OWASP Java HTML Sanitizer Change Log

  1. Fixed bug: r239 fix was order dependant. Maven jar manifests now include the Implementation-Version property and related properties.
  2. Fixed bug: Sanitizers.STYLES.and(...) dropped style="..." attributes.
  3. allowWithoutAttributes(true) was being ignored for a subset of elements when policies were ANDED.
  4. Fixed bug: case-sensitivity of URL protocols was ignored when a set of protocols other than the standard set was used
  5. Reworked CssSchema to allow users to extend the default property white-list.
  6. Replaced CSS sanitizer with one that does token-level filtering, and replaces the old CSS lexer that used regular expressions with one that doesn't back-track, or behave quadratically on crafted inputs.
  7. Fixed bug: tag balancer allowed </p> to close a table, so rewrote tag balancer to recognize scoping elements per HTML5.
  8. Fixed bug: missing bit in HTML schema led to text in <option> elements being elided even when the elements themselves were white-listed.

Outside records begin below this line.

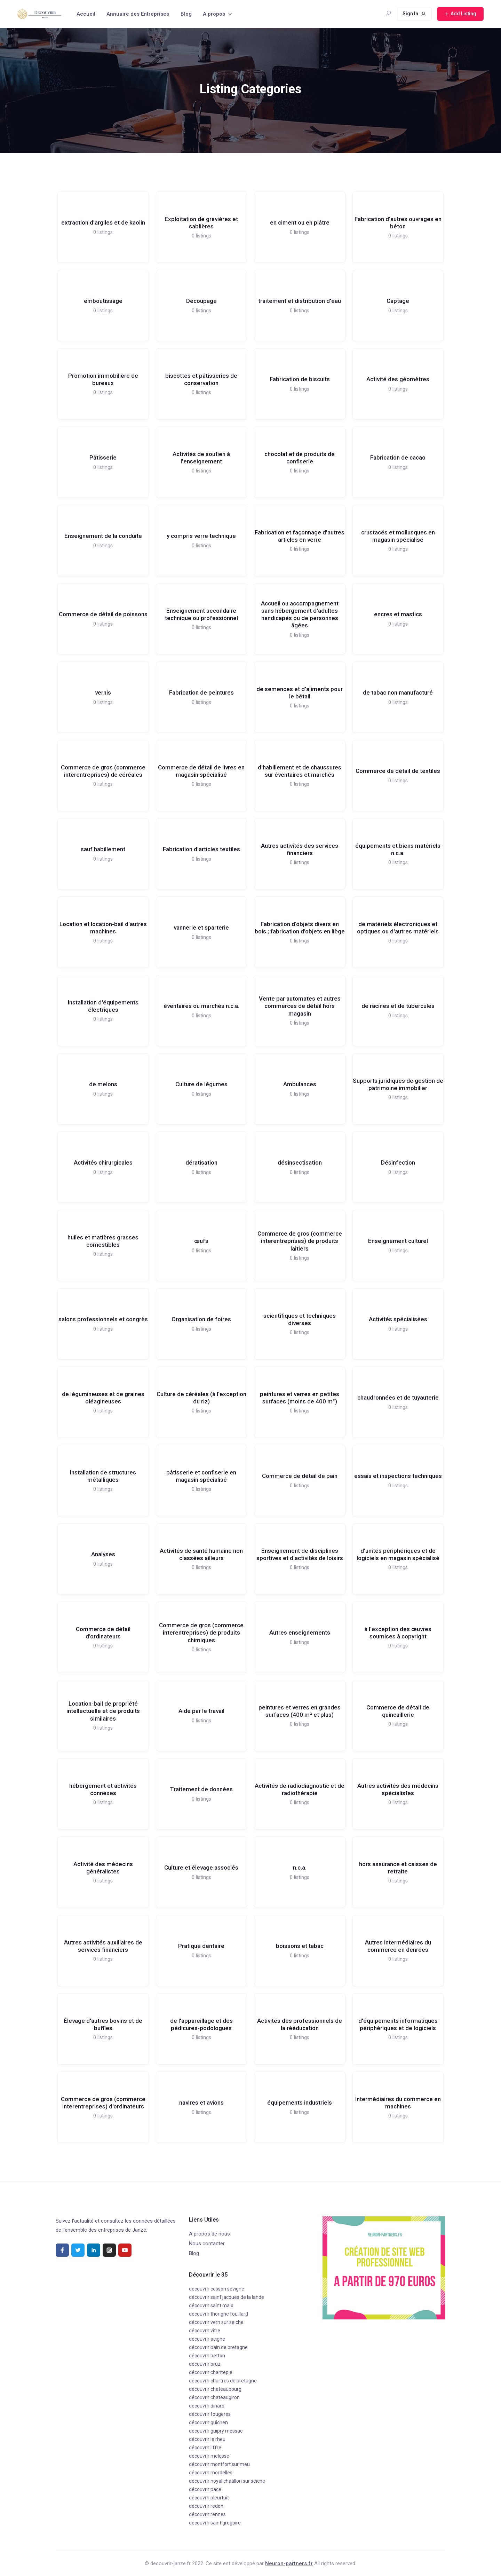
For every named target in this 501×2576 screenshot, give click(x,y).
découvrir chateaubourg (215, 2389)
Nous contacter (207, 2243)
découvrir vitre (204, 2330)
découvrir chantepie (210, 2372)
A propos (214, 14)
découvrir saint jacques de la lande (226, 2297)
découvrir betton (207, 2355)
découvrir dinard (206, 2406)
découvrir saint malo (211, 2305)
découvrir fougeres (210, 2414)
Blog (186, 14)
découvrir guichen (208, 2422)
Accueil (86, 14)
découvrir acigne (207, 2339)
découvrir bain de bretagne (218, 2347)
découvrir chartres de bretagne (223, 2380)
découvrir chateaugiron (214, 2397)
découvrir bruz (205, 2364)
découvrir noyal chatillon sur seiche (227, 2481)
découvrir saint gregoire (215, 2523)
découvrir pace (205, 2489)
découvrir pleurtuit (209, 2497)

  9. Fixed bug: requireRelNoFollowOnLinks() was implicitly allowing the a element. Changed this to be consistent with document: no elements are allowed that do not appear in a call to allowElements.
  10. Add methods to policy builder to specify which elements are allowed to contain text and change default to disallow text in CDATA elements whose content is often not plain text. If custom element policies that change the element type fail, make sure the policy allows the output element type.
  11. Restrict where text-nodes can validly appear in output per HTML5 rules and changed the tag balancer to do better error recovery on misplaced phrasing content.
  12. Changed rendering to ensure that the output HTML is valid XML when the policy prohibits HTML raw text & RCDATA elements as is almost always the case.
  13. Changed lexer to treat <?…> using the HTML5 bogus comment state grammar which agrees with XML's processing instruction production. Previously, the token ended at the first "?>" or end-of-file instead of the first ">".
  14. Fixed problem with URL protocol white-listing that caused legitimate URLs to be rejected.
  15. Cleaned up raw-text tag handling. XMP, LISTING, PLAINTEXT now handled by substitution in the renderer and changed NOSCRIPT and friends so they are treated consistently when elided as when present in output. Added workaround for IE8 innerHTML wierdness.
  16. Prevent DoS of browsers via extremely deeply nested tags. In sanitized CSS, allow CSS property background-color andfont-sizes specified in px.
  17. Added convenient pre-packaged policies in Sanitizers. Fixed bug in how warnings are reported via the badHtml Handler.
  18. Better handling of supplementary codepoints to avoid UTF-16/UCS-2 confusion in browsers.
  19. Added new HTML5 URL attributes to list used to safeguard URL attributes in HtmlPolicyBuilder.
  20. Changed HtmlSanitizer.sanitize to allow null as a valid value for the HTML snippet.